The Center for Cell-based Therapy (CTC) is made up of a group of researchers of USP and of the Regional Blood Center of Ribeirão Preto who are interested in understanding the biology of stem cells, as well as in developing new technology for their use in the treatment of diseases. The group of researchers engages physicians, biologists, biomedical professionals, pharmacists and veterinarians, among others, that work together since 2000.
The researchers at CTC were responsible for the generation of the first embryonic stem cell line in Brazil and produced one of the first bovine and ovine clones in the country.
In the laboratory, CTC researchers have interest in signaling pathways of mammalian and human embryonic stem cells, in animal and human adult cells reprogramming to the embryonic state of pluripotency (iPS cells) and in the functioning of adult stem cells, such as hematopoietic, mesenchymal and cancer stem cells.
From stem cells derived from health people, CTC scientists investigate ways of producing blood components as an alternative source of blood transfusion.

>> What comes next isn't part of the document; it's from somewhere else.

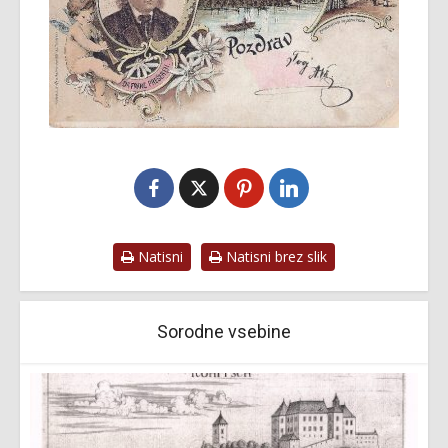
Natisni
Natisni brez slik
Sorodne vsebine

In the laboratory, other researchers use iPS cells derived from patients with blood disorders to better understanding how these diseases happen and how they could be prevented or better treated.
In the clinical area, researcher-physicians develop new methods of diagnosis and new treatment for leukemia, and also use new stem cells, like mesenchymal stem cells, for the treatment of many diseases, such as diabetes mellitus, systemic sclerosis and aplastic anemia. CTC relies upon laboratories of cell and molecular biology and cell culture and inpatient units of hematopoietic stem cell transplantation in Ribeirão Preto, Pirassununga and São Paulo.
Research conducted within the Cell Therapy Center, USP (CTC) as bring benefits to Brazilian society the possibility of obtaining more efficient medications, developed with Brazilian technology.
The group develops to 15 years research related to production factor FVIII and FIX coagulation using human cells. In this period excellent results were obtained, which resulted in two patents for FVIII, one for FIX, and one for FVII.
Among the advances made, in the past few years, divulged by the press and scientific journals, we highlight: the development of a platform for expanding genetically modified T cells for treating patients with leukemia and lymphomas; the discovery of the onset of X chromosome inactivation during human embryonic development; the advances in the treatment of systemic and multiple sclerosis; the new perspectives on fighting one of the most aggressive types of brain tumor, astrocytoma; the inhibition of melanoma cells in culture; studies on telomeres; and the formation of a cell bank with the genetics of the Brazilian population.